L’anadiplose est un nombre [1] par lequel un même son est répété à la fin du premier vers, et au commencement du suivant. Ronsard :
Doncques avare cesse,
Cesse avare et délaisse
Tant de biens amasser.
Le même au même livre :
Tirant un gain de ton dommage,
Dommage que l’on ne sent point.
Baïf aux Amours de Méline :
Dedans cet œil Amour a mis sa
flamme,
Flamme qui vient mes forces consumant.
En laquelle manière de nombre, plusieurs mots peuvent être répétés, comme aux autres ci-devant expliquées. Tahureau en l’ode à Messieurs les enfants :
Ne veuilles heureuse jeunesse
Refuser le jeune labeur,
Le jeune labeur que j’adresse
Devers votre jeune grandeur.
Ronsard :
Et le plaisir qui ne se peut passer
De les songer, penser et repenser,
Songer, penser et repenser encore.
Ce nombre est affecté par les poètes, en la Rime qu’ils appellent fratrisée et annexée : exemple de la fratrisée est en un Épigramme de Marot à Charon.

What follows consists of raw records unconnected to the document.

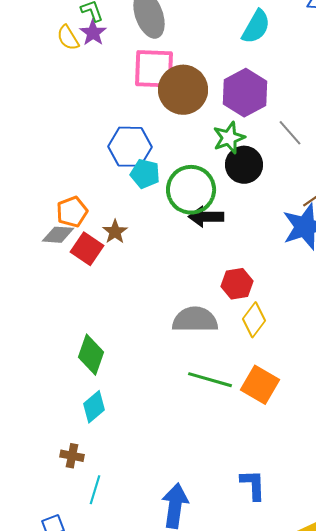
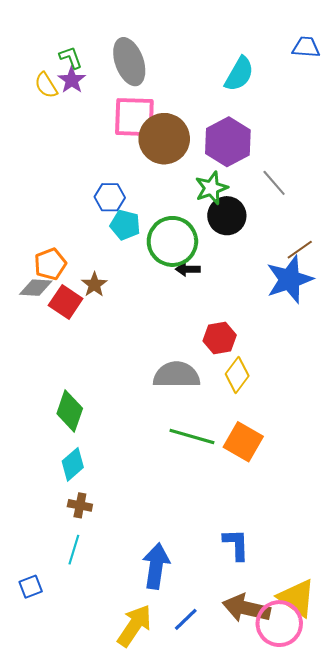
blue hexagon: (130, 147) -> (110, 197), size x0.7
black arrow: (206, 217) -> (188, 269), size x0.7
brown cross: (72, 456) -> (80, 505), moved

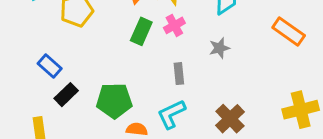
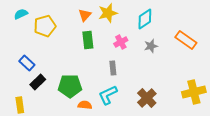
pink cross: (174, 25) -> (121, 42), moved
green rectangle: (141, 31) -> (88, 40), turned -30
gray star: (219, 48) -> (151, 46), moved

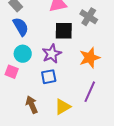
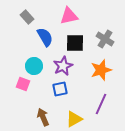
gray cross: (89, 17) -> (105, 39), moved
blue semicircle: (21, 27) -> (45, 37), moved

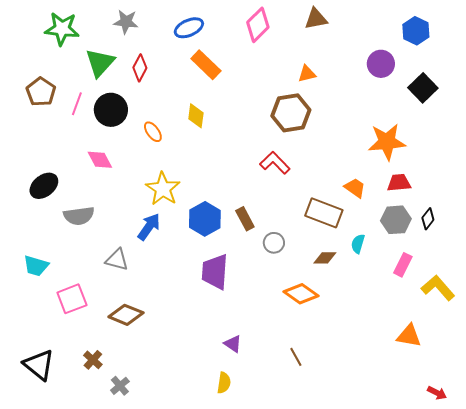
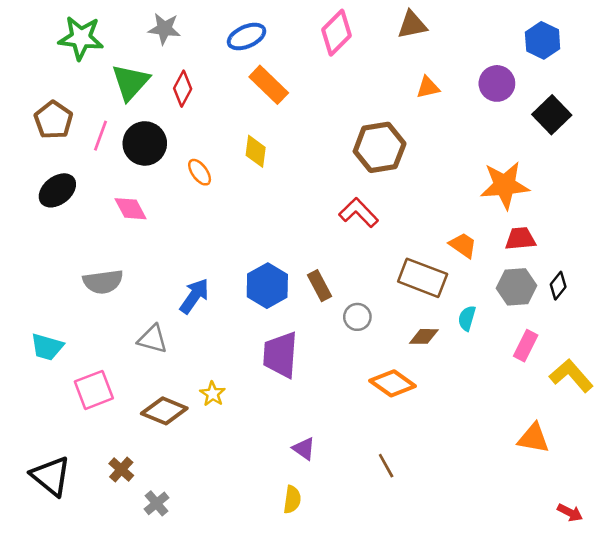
orange triangle: (307, 74) -> (428, 87), moved
black ellipse: (44, 186) -> (57, 190), moved
yellow star: (163, 189) -> (213, 394), moved, size x0.6

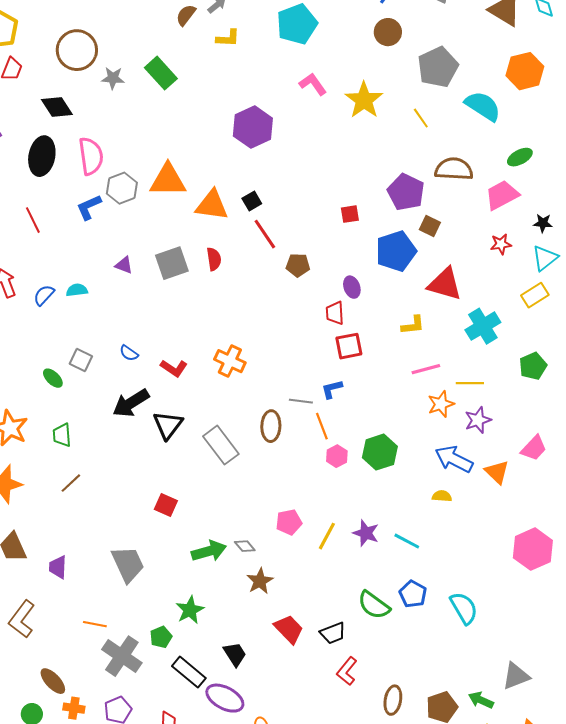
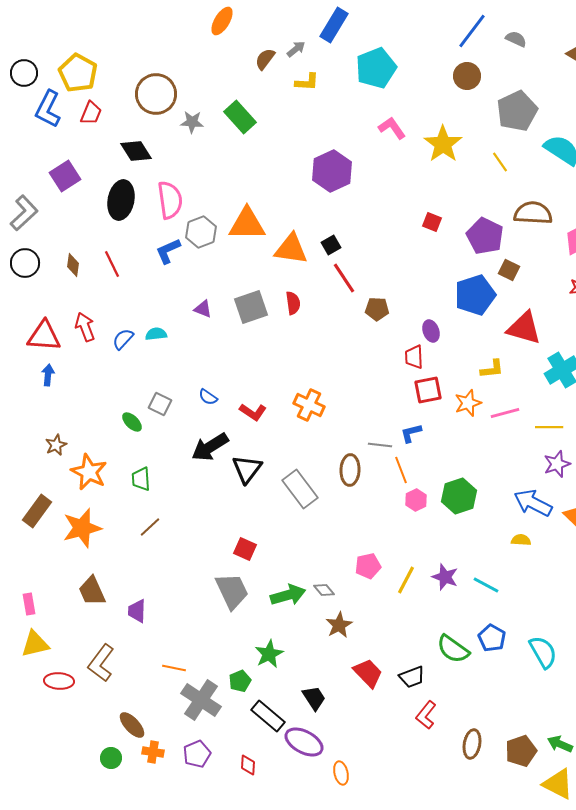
red square: (350, 214) -> (432, 222), moved, turned 30
orange star: (441, 404) -> (468, 403), moved
gray trapezoid: (128, 564) -> (232, 591), moved

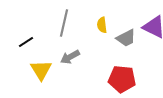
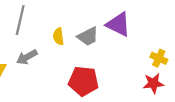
yellow semicircle: (102, 25) -> (58, 36), moved

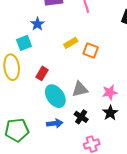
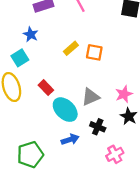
red rectangle: (42, 73) -> (46, 88), turned -64

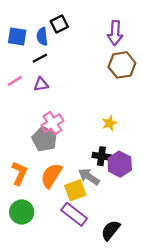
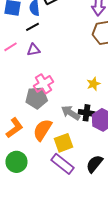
gray pentagon: (44, 139) -> (36, 98), turned -30
orange L-shape: (19, 173) -> (14, 128), turned 30
gray arrow: (89, 177) -> (70, 113), moved
black semicircle: (111, 230) -> (94, 164), moved

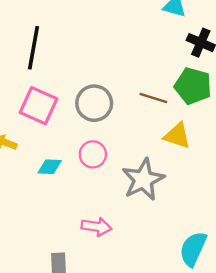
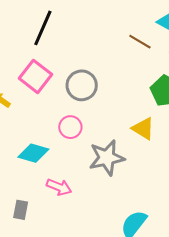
brown line: (153, 98) -> (140, 42), moved
cyan diamond: (50, 167) -> (33, 153), moved, size x1.4

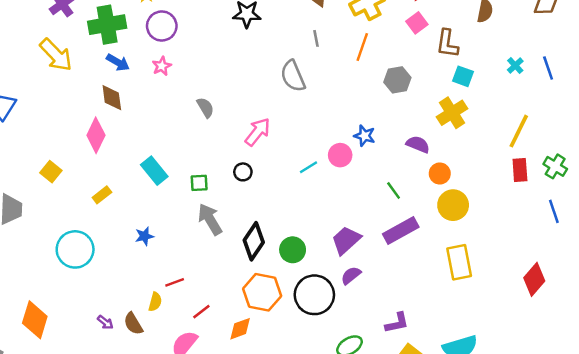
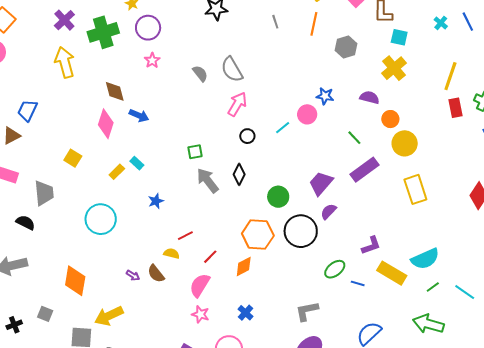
yellow arrow: (56, 55) -> (65, 62), turned -144
blue arrow: (118, 62) -> (139, 115), moved
gray semicircle: (293, 76) -> (232, 69), moved
gray semicircle: (205, 107) -> (200, 73), moved
cyan rectangle: (154, 171) -> (137, 163), moved, size x0.6
black circle: (243, 172) -> (247, 136), moved
black diamond: (254, 241) -> (239, 174), moved, size x0.7
yellow semicircle: (155, 302) -> (172, 254), turned -84

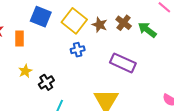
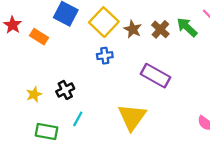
green arrow: (147, 30) -> (187, 27), moved
orange rectangle: (20, 38) -> (39, 37), turned -63
yellow star: (25, 71) -> (34, 94), moved

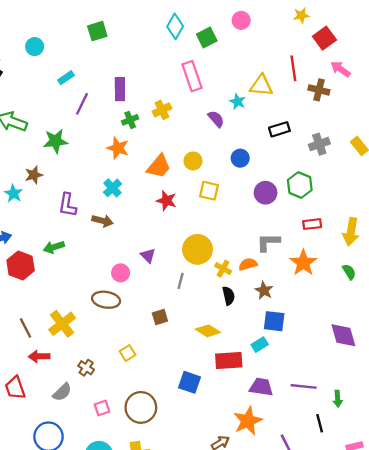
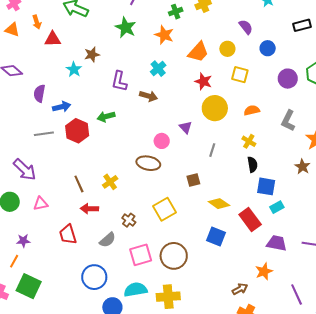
purple semicircle: (216, 119) -> (246, 27), moved
green star: (56, 141) -> (126, 28), moved, turned 30
gray L-shape: (268, 242) -> (288, 121), turned -65
yellow circle: (197, 249) -> (215, 108), moved
orange semicircle: (248, 264) -> (252, 110), moved
brown star: (264, 290) -> (302, 167), moved
blue square: (274, 321) -> (266, 186), moved
yellow cross: (62, 324) -> (110, 182), size x0.7
yellow diamond: (208, 331) -> (219, 204), moved
yellow square: (128, 353) -> (165, 209), size x1.6
red rectangle: (229, 361) -> (250, 219), turned 55
pink square: (102, 408) -> (141, 255), size x1.6
orange star: (248, 421) -> (264, 271), size x0.7

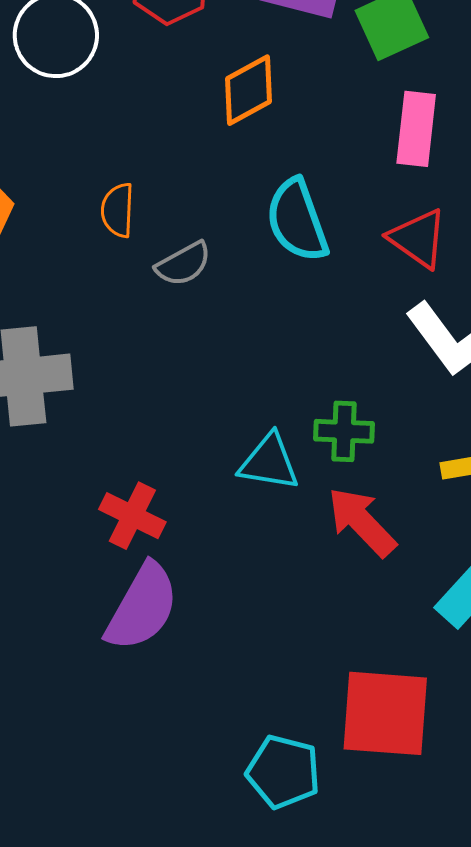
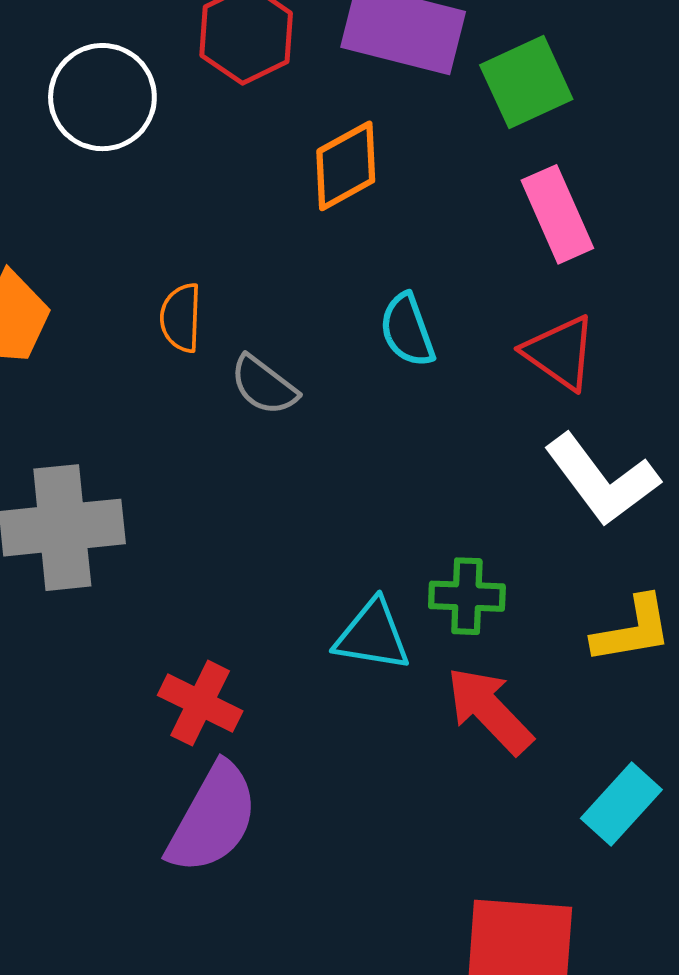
pink rectangle: (416, 129) -> (557, 214), turned -30
cyan semicircle: (297, 220) -> (407, 330), size x0.7
gray semicircle: (183, 264) -> (264, 385), turned 66

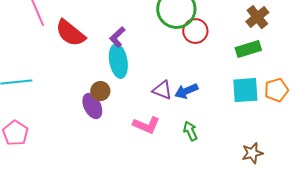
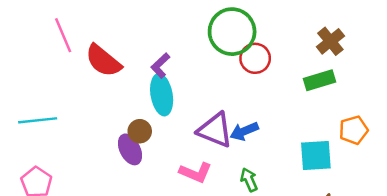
purple triangle: (162, 90) -> (215, 130), size x1.5
cyan square: (245, 90) -> (316, 156), moved

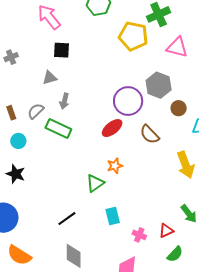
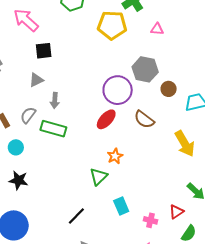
pink triangle: (177, 47) -> (157, 29), size x0.6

Mets voile au vent, cingle vers nous
Charon,
Car on t’attend, et quand seras en tente
Tant et plus bois bonum vinum Charon.
Qu’aurons pour vrai, doncque sans longue attente,
Tente tes pieds à si décente sente,
Sans te fâcher, &c.
Exemple de l’annexée est aux chansons de ce même auteur :
chanson 1
Plaisir n’ai plus, mais vis
en déconfort,
Fortune m’a remis en grand’ douleur :
L’heur que j’avais est tourné en
malheur :
Malheureux est, qui n’a aucun confort.
Fort suis dolent, et regret me remord,
Mort m’a ôté ma Dame de valeur,
L’heur que j’avais est tourné en
malheur :
Malheureux est qui n’a aucun confort.
Le même :
chanson 3
Dieu gard ma Maîtresse et
Régente,
Gente de corps, et de façon.
Son cœur tient le mien en sa tente
Tant et plus, d’un ardent frisson.
S’on m’oit pousser sur ma chanson
Son de Lucs, ou Harpes doucettes,
C’est Espoir qui sans marrisson,
Songer me fait en amourettes.
La
Rhetorique françoise d’Antoine Foclin
de Chauny en Vermandois,
Gallica, ark:/12148/bpt6k63291011,
pp. 63-66
(texte modernisé).
Notes
________
[1]
« Il y a deux sortes
de figures : l’une est en la
diction [le mot, l’expression], l’autre en la sentence
[la pensée].
La figure de la diction est une figure qui
rend l’oraison [le discours] douce et harmonieuse, par une
résonance de dictions,
appelée des anciens Nombre,
laquelle s’aperçoit avec
plaisir et délectation.
Parquoi si je dis du nombre, je dirai de la
figure de diction.
Le nombre est une plaisante
modulation et harmonie en
l’oraison.
Le nombre se fait, ou par une certaine mesure et
quantité de syllabes,
gardée en l’oraison :
ou par une douce résonance des
dictions de semblable son. »
La Rhétorique française, p. 35.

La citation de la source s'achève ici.